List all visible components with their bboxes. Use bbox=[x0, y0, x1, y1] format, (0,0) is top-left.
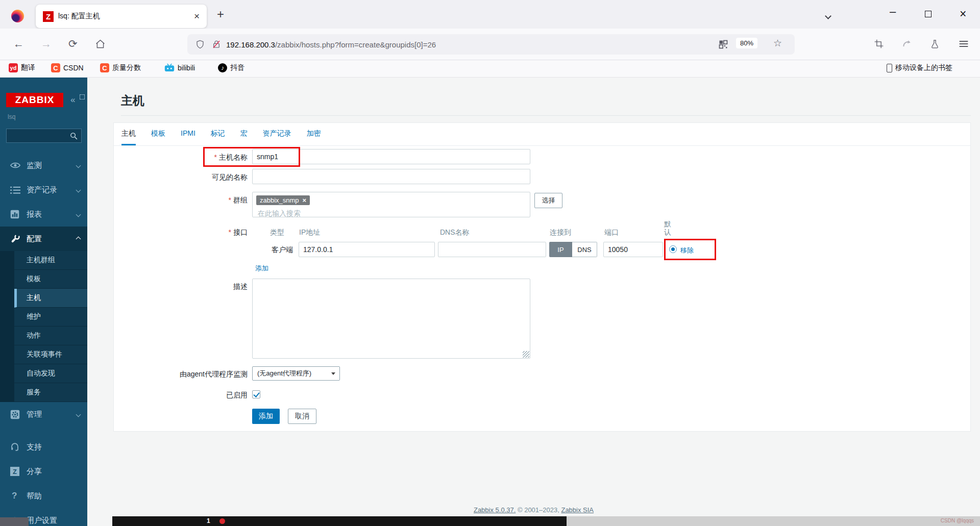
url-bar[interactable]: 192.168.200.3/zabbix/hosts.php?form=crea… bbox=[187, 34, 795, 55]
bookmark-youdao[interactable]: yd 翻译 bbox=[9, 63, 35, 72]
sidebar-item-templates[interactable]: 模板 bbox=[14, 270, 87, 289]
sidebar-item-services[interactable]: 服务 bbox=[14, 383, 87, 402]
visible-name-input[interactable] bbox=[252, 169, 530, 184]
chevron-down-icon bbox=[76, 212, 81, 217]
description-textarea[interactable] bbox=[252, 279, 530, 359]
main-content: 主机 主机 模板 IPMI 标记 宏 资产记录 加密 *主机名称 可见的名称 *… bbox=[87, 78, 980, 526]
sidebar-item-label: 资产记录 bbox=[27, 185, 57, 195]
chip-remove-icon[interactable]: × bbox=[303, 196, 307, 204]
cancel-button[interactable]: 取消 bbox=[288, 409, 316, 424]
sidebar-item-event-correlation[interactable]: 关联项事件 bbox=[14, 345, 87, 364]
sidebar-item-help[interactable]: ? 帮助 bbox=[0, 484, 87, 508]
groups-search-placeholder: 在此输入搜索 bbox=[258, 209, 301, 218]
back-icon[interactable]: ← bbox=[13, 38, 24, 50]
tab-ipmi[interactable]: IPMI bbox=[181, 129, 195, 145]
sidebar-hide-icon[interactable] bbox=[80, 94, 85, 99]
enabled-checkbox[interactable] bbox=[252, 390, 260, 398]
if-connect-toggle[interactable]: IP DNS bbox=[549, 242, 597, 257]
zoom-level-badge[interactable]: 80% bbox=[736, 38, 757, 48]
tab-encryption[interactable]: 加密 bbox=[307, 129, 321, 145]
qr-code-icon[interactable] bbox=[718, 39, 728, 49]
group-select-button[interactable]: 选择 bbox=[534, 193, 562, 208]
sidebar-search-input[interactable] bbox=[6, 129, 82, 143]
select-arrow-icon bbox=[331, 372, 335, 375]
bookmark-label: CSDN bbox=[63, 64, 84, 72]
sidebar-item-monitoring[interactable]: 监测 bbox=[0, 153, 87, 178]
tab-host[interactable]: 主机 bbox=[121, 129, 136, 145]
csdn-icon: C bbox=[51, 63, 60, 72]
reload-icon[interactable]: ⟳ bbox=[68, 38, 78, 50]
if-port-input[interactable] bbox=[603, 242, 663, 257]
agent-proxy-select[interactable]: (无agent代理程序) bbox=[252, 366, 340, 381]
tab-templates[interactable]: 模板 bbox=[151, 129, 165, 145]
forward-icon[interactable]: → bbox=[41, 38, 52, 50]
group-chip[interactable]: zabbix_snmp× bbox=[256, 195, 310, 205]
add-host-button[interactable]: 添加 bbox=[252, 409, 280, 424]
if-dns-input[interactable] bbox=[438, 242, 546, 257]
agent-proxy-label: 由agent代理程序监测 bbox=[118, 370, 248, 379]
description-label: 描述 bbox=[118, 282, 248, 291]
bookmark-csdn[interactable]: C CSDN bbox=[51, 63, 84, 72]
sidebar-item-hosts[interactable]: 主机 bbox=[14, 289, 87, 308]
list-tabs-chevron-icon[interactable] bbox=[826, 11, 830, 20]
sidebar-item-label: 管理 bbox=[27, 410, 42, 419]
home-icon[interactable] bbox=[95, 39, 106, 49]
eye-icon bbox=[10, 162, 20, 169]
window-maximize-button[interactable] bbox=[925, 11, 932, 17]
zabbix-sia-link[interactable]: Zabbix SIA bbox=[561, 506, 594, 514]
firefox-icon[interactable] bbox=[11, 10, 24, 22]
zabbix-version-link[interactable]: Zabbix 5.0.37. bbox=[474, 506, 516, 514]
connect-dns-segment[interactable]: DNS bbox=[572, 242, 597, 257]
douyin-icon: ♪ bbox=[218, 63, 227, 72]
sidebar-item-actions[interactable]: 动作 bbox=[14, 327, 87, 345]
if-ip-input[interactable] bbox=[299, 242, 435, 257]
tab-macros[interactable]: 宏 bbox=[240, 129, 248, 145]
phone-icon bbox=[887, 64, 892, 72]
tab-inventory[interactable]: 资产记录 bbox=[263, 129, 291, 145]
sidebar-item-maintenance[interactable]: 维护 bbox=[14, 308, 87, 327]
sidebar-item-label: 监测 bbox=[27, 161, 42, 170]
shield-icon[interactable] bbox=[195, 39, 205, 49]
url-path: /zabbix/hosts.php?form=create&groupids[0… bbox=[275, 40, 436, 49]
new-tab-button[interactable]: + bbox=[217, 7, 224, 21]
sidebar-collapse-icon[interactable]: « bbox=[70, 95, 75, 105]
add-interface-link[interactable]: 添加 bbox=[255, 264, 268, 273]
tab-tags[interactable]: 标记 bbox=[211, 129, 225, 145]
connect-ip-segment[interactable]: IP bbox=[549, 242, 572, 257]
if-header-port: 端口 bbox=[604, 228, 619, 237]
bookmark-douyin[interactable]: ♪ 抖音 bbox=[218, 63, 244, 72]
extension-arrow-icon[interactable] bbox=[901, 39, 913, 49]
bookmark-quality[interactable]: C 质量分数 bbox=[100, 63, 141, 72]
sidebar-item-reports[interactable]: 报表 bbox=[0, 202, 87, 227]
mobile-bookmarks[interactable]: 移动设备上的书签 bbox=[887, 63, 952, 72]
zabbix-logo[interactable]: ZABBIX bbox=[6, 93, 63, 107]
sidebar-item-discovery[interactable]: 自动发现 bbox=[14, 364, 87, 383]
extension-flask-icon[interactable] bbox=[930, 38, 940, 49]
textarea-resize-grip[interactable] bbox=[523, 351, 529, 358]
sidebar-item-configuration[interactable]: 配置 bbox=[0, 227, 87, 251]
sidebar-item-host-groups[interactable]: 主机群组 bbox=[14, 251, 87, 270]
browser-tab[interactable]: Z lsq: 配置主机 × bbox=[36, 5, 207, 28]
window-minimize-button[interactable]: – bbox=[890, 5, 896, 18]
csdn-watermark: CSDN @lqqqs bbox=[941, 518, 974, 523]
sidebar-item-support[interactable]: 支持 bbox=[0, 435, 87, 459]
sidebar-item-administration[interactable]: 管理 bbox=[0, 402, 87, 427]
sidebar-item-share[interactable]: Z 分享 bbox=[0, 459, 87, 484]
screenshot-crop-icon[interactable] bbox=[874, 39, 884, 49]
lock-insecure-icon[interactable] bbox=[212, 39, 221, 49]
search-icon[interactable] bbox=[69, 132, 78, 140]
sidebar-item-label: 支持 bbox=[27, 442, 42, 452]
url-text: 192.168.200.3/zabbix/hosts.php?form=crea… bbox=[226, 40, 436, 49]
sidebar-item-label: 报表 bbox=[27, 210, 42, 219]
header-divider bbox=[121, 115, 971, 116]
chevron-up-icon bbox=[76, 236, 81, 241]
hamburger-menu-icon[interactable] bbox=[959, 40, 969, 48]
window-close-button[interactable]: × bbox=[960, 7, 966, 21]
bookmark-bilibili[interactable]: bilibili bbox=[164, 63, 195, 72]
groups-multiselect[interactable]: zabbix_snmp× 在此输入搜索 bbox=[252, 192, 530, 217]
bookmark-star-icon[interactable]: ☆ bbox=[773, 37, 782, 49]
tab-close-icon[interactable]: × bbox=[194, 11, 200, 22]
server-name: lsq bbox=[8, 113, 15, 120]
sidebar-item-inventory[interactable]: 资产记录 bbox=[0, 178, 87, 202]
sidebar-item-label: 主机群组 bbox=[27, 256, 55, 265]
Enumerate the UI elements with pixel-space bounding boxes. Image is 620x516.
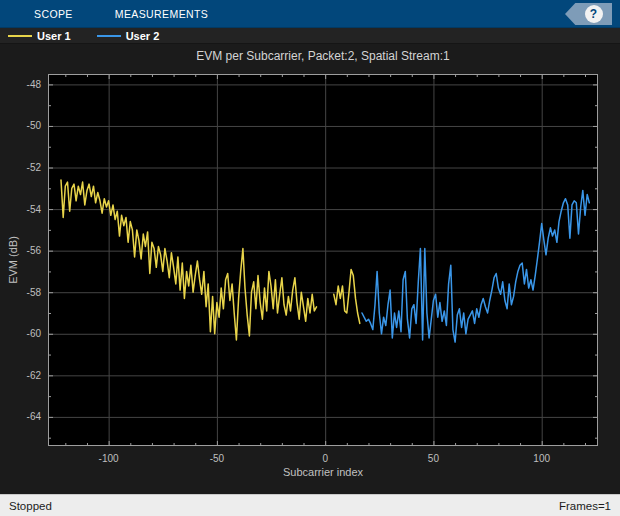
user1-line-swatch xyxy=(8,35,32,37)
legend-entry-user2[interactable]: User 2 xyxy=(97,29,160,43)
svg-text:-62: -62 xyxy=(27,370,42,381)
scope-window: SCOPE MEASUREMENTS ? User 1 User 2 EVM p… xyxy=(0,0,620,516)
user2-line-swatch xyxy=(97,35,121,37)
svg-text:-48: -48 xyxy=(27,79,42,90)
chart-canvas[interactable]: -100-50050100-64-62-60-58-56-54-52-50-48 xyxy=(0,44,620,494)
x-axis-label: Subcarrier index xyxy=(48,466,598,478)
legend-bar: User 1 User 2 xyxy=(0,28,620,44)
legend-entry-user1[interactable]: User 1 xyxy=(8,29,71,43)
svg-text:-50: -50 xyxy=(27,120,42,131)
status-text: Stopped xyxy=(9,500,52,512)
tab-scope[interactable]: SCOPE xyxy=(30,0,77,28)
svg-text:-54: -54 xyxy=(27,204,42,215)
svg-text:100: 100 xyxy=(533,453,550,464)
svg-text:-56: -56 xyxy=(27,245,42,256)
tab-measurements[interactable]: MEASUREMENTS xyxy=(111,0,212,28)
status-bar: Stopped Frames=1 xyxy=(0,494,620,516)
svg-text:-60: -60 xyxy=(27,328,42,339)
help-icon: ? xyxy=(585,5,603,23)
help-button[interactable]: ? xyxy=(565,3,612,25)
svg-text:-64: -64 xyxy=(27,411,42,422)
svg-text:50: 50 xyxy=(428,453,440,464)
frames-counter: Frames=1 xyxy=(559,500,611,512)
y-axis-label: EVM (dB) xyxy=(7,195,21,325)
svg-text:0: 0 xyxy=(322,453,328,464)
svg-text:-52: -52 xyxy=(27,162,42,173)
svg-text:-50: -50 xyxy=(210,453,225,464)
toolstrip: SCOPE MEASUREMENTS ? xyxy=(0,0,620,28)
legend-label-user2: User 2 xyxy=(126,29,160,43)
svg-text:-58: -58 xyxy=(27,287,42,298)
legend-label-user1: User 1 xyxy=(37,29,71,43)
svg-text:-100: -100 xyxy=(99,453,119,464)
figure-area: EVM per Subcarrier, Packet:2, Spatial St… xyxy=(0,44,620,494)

▶ **PROBLEM STATEMENT**: What lines above contain the string "input"? Copy all of them.

▶ **OUTPUT BELOW**:
visible-name-input[interactable] bbox=[252, 169, 530, 184]
sidebar-search-input[interactable] bbox=[6, 129, 82, 143]
if-port-input[interactable] bbox=[603, 242, 663, 257]
if-dns-input[interactable] bbox=[438, 242, 546, 257]
if-ip-input[interactable] bbox=[299, 242, 435, 257]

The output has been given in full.